You know, all of Sarah Palin’s actions make perfect sense if she’s a vampire/werewolf hybrid.

I haven’t been able to watch the memorial. What does the casket look like? Is everyone sad? Tell me! Tell me! I need to know!

I was afraid the Michael Jackson memorial would suddenly bursts into flame and we’d quickly have to turn off our TVs to avoid being turned into pillars of salt.

I hope they are able to resurrect dinosaurs by the time I die because I don’t think I’ll be properly honored unless T-Rexes are in the procession.

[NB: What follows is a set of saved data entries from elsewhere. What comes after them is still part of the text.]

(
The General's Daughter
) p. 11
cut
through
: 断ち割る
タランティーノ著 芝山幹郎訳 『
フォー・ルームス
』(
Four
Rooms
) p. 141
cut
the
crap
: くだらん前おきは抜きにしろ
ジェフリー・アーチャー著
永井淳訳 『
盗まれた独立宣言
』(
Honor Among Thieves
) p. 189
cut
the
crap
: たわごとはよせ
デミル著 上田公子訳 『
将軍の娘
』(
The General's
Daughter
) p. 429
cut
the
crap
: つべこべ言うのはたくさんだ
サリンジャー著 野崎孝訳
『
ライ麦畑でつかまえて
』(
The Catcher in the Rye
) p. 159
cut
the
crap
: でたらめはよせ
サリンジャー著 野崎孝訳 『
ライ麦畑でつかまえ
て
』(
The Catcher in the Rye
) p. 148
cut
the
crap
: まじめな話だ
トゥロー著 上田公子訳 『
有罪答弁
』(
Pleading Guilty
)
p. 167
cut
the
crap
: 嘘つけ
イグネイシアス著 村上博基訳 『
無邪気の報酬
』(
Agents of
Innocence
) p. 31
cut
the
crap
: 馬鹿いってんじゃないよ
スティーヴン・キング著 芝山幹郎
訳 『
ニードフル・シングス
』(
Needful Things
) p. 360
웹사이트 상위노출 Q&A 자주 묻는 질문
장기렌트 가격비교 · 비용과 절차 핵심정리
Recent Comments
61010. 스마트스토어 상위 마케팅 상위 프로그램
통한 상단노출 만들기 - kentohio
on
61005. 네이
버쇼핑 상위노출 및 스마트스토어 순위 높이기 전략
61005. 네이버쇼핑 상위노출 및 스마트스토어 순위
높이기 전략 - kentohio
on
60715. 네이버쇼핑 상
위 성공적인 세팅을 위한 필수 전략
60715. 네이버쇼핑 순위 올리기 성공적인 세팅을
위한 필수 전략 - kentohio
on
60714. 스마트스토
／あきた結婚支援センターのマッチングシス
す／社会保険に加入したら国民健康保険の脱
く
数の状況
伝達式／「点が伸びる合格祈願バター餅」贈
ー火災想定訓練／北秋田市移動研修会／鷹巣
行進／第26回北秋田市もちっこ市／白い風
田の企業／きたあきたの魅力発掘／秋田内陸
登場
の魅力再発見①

Also, I don’t want to be told to “Rest in Peace.” I want to be told to “Rest in War.” I’m going to Valhalla.

If we spent the money from the Michael Jackson memorial on the poor, they’d still be poor the next day but at least we wouldn’t be at a cultural nadir.

With all the attention Michael Jackson is getting, I wonder if Obama will be tempted to bleach his skin?

When Weird Al dies, we should totally do a parody of the Michael Jackson memorial.

Aren’t you supposed to end the memorial by poking him with a stick to make sure he’s dead?

The best ending would have been Andy Kaufman emerging alive from the coffin. He got us good!

Well, that’s the last of Michael Jackson we’ll see until the zombie apocalypse.